__INFORMATION GIVEN__
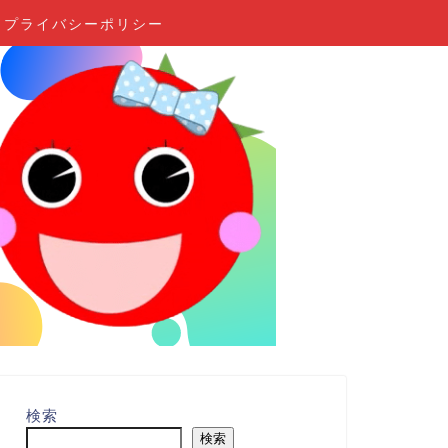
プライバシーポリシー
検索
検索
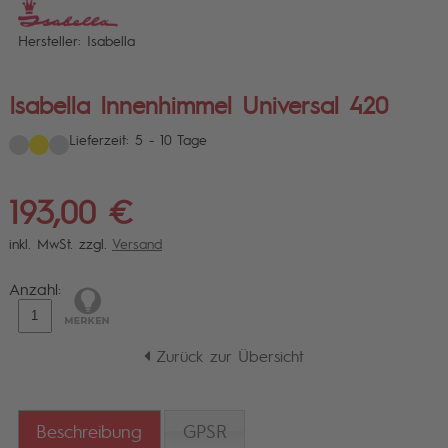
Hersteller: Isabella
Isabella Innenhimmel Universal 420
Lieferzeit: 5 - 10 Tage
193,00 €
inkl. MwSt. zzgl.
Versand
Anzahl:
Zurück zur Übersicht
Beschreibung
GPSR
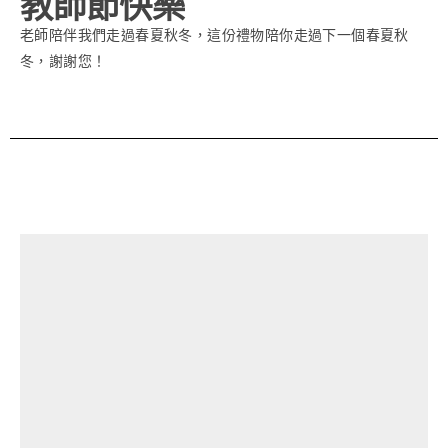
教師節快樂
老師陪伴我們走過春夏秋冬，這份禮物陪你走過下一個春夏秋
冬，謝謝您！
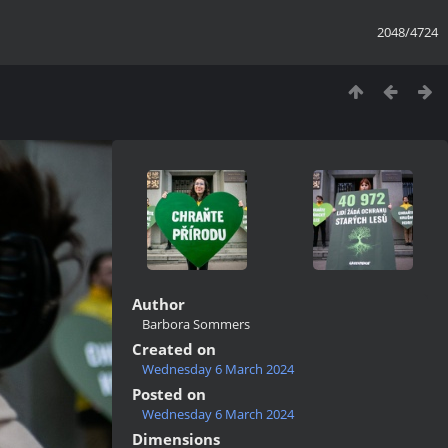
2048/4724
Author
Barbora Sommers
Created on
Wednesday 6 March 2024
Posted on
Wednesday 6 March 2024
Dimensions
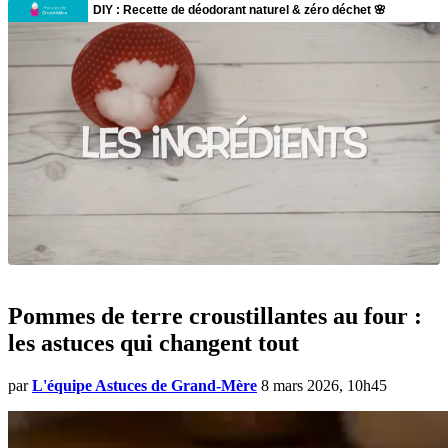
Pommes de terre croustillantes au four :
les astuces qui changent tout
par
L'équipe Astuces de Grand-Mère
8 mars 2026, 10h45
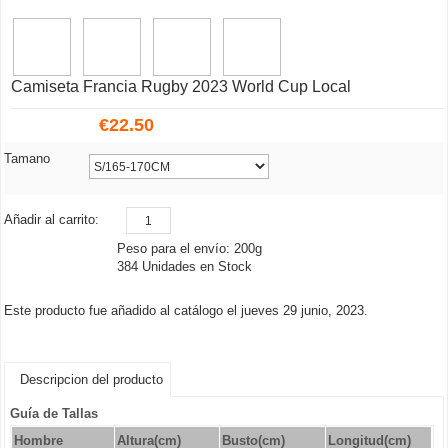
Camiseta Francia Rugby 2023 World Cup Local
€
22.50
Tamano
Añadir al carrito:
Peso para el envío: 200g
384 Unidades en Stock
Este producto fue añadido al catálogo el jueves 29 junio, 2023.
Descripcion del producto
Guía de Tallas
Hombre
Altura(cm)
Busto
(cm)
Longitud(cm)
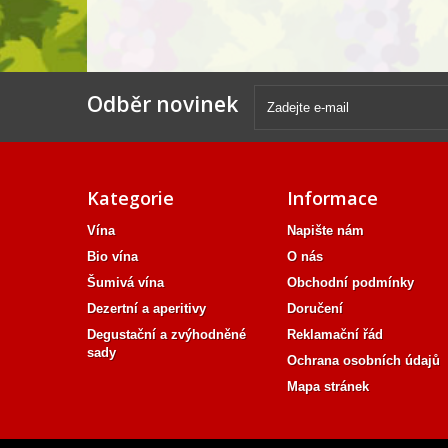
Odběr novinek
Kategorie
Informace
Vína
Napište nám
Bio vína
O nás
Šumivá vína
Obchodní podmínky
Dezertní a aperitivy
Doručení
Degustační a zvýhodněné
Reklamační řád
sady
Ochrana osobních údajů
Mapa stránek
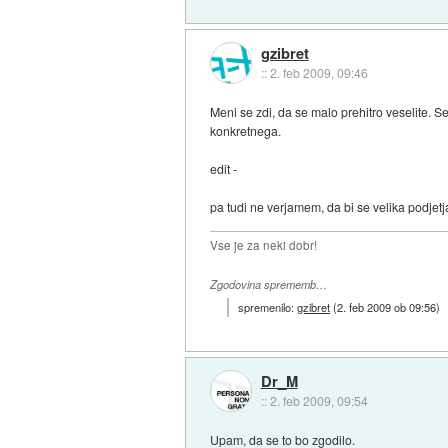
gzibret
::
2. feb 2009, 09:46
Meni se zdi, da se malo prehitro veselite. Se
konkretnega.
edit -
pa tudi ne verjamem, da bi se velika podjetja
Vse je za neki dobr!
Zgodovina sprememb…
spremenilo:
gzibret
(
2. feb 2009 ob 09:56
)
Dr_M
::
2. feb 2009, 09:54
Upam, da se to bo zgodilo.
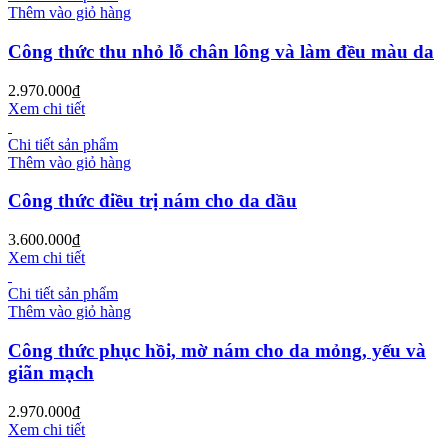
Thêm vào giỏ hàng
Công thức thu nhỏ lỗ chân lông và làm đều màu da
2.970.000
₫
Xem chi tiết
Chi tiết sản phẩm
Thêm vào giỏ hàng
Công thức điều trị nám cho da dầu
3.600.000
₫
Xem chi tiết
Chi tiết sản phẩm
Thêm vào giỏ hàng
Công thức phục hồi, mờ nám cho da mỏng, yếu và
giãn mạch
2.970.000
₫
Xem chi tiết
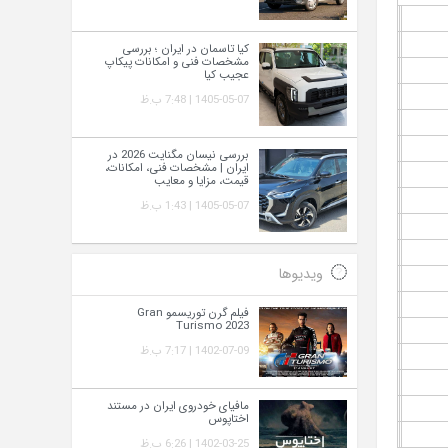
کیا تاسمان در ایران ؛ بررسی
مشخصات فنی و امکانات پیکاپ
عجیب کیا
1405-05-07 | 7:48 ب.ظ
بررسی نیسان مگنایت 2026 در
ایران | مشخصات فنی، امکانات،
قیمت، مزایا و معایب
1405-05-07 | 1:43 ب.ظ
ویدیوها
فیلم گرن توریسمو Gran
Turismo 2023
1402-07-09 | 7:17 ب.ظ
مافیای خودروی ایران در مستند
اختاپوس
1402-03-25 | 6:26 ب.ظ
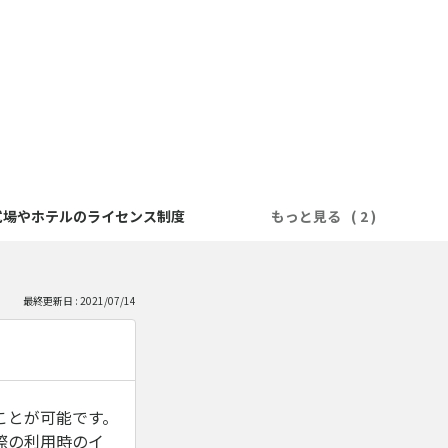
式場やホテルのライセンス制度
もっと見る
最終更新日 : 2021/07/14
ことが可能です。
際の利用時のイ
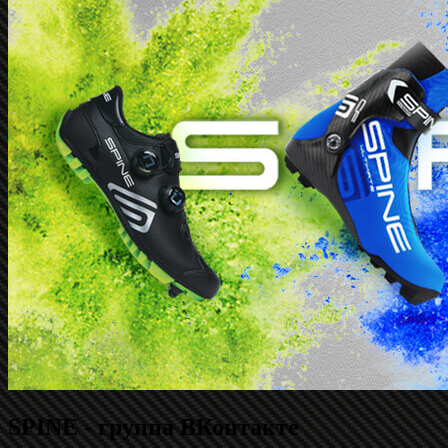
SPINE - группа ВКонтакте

--

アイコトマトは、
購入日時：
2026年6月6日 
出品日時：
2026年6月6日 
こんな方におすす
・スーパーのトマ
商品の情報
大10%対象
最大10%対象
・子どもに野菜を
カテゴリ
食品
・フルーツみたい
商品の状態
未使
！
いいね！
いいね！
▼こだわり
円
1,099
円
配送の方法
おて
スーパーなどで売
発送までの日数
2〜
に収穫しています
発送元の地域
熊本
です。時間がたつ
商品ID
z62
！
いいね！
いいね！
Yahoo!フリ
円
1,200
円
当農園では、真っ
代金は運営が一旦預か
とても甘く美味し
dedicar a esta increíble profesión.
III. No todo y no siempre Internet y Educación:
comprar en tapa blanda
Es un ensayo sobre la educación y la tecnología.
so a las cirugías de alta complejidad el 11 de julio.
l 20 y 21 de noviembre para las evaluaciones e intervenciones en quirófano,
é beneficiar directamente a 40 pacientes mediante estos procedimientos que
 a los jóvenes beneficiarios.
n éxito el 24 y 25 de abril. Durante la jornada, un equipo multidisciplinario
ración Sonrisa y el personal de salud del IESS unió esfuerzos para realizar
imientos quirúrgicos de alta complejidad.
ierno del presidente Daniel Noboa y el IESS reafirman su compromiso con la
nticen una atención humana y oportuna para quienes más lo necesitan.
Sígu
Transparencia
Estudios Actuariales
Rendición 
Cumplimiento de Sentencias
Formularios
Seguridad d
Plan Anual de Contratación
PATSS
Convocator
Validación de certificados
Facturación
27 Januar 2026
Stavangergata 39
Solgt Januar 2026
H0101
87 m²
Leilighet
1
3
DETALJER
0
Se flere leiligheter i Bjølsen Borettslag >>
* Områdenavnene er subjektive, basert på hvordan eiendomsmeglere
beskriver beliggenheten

---

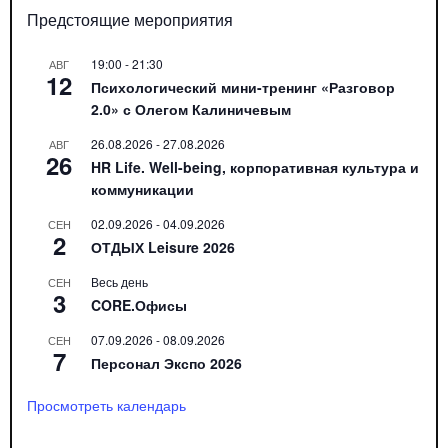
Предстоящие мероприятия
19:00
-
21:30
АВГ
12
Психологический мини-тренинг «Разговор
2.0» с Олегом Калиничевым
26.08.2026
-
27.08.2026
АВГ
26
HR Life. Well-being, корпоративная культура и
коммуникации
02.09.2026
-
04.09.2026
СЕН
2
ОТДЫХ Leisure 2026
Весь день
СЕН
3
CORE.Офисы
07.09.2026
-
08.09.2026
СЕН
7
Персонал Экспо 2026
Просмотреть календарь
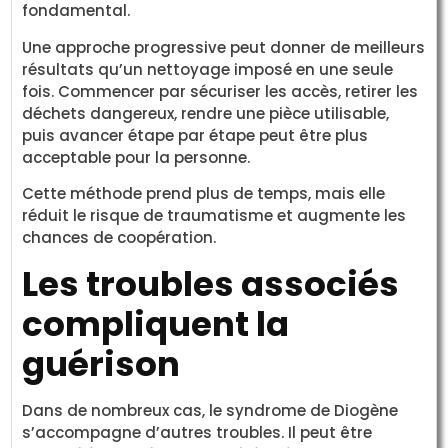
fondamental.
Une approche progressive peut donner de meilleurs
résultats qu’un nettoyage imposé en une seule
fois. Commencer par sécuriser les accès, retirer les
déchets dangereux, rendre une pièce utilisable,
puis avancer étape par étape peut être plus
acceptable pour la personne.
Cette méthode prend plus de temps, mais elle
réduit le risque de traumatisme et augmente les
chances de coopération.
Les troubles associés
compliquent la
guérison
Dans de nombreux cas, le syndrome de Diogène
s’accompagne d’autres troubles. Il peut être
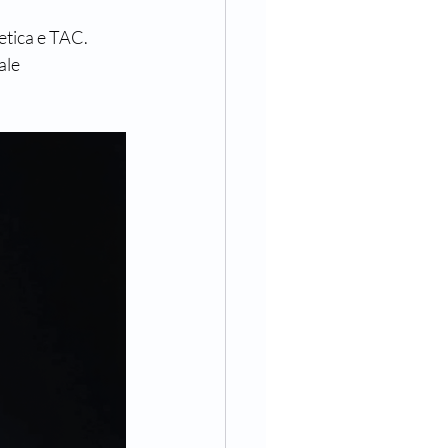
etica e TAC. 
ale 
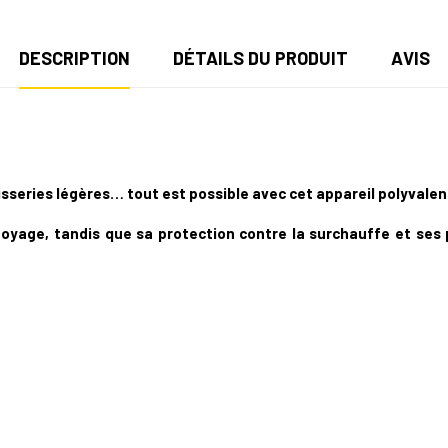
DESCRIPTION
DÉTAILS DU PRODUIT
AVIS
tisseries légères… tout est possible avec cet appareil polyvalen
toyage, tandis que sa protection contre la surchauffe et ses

__PROBLEM REQUIREMENTS__
Copy every line of the data that holds the string "مشخصات".

__WRITTEN ANSWER__
مشخصات فنی و امکانات پیکاپ
ایران | مشخصات فنی، امکانات،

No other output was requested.